Exercise objective> Starting from the line with "stabilitas." and going up to and including the line with "Más información", copy the listing below exactly. Leave all images out.

================================

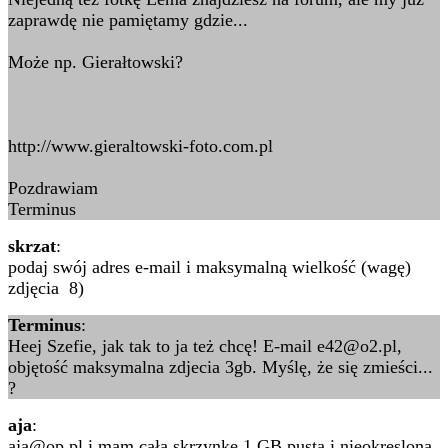
zaprawdę nie pamiętamy gdzie...
Może np. Gierałtowski?
http://www.gieraltowski-foto.com.pl
Pozdrawiam
Terminus
skrzat
:
podaj swój adres e-mail i maksymalną wielkość (wagę)
zdjęcia 8)
Terminus
:
Heej Szefie, jak tak to ja też chcę! E-mail e42@o2.pl,
objętość maksymalna zdjecia 3gb. Myślę, że się zmieści...
?
aja
:
aja@op.pl i mam całą skrzynke 1 GB pustą i nieokresloną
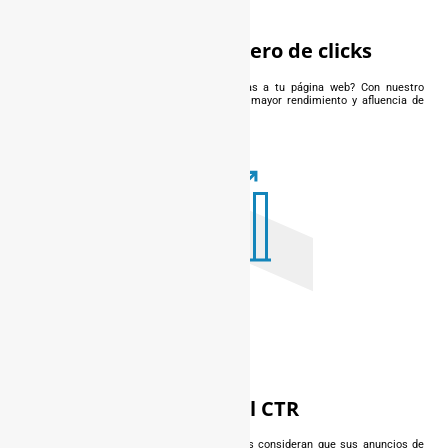
Aumento de número de clicks
¿Te gustaría aumentar el número de visitas a tu página web? Con nuestro
servicio de agencia sem valencia verás un mayor rendimiento y afluencia de
público que interactúa con la misma.
Mejora del CTR
Este indicador nos va a decir si los usuarios consideran que sus anuncios de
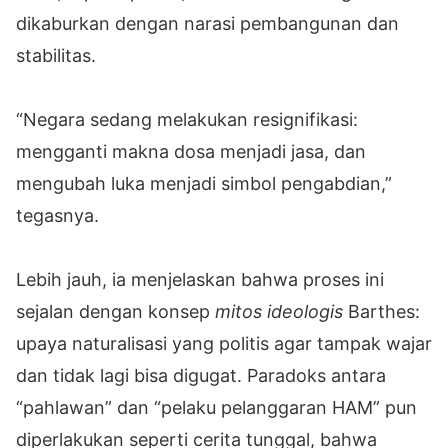
dikaburkan dengan narasi pembangunan dan
stabilitas.
“Negara sedang melakukan resignifikasi:
mengganti makna dosa menjadi jasa, dan
mengubah luka menjadi simbol pengabdian,”
tegasnya.
Lebih jauh, ia menjelaskan bahwa proses ini
sejalan dengan konsep
mitos ideologis
Barthes:
upaya naturalisasi yang politis agar tampak wajar
dan tidak lagi bisa digugat. Paradoks antara
“pahlawan” dan “pelaku pelanggaran HAM” pun
diperlakukan seperti cerita tunggal, bahwa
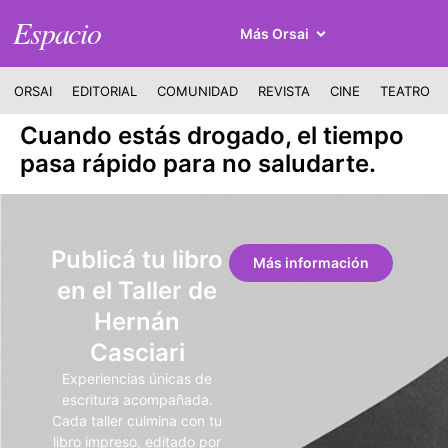
Espacio
Más Orsai
ORSAI
EDITORIAL
COMUNIDAD
REVISTA
CINE
TEATRO
Cuando estás drogado, el tiempo
pasa rápido para no saludarte.
Publicá tu libro
Más información
en el Taller de
Hernán
Casciari
Experiencias únicas de
escritura acompañada.
Cada taller culmina con tu
libro impreso, editado por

================================

Solution>
stabilitas.
“Negara sedang melakukan resignifikasi:
mengganti makna dosa menjadi jasa, dan
mengubah luka menjadi simbol pengabdian,”
tegasnya.
Lebih jauh, ia menjelaskan bahwa proses ini
sejalan dengan konsep
mitos ideologis
Barthes:
upaya naturalisasi yang politis agar tampak wajar
dan tidak lagi bisa digugat. Paradoks antara
“pahlawan” dan “pelaku pelanggaran HAM” pun
diperlakukan seperti cerita tunggal, bahwa
Espacio
Más Orsai
ORSAI
EDITORIAL
COMUNIDAD
REVISTA
CINE
TEATRO
Cuando estás drogado, el tiempo
pasa rápido para no saludarte.
Publicá tu libro
Más información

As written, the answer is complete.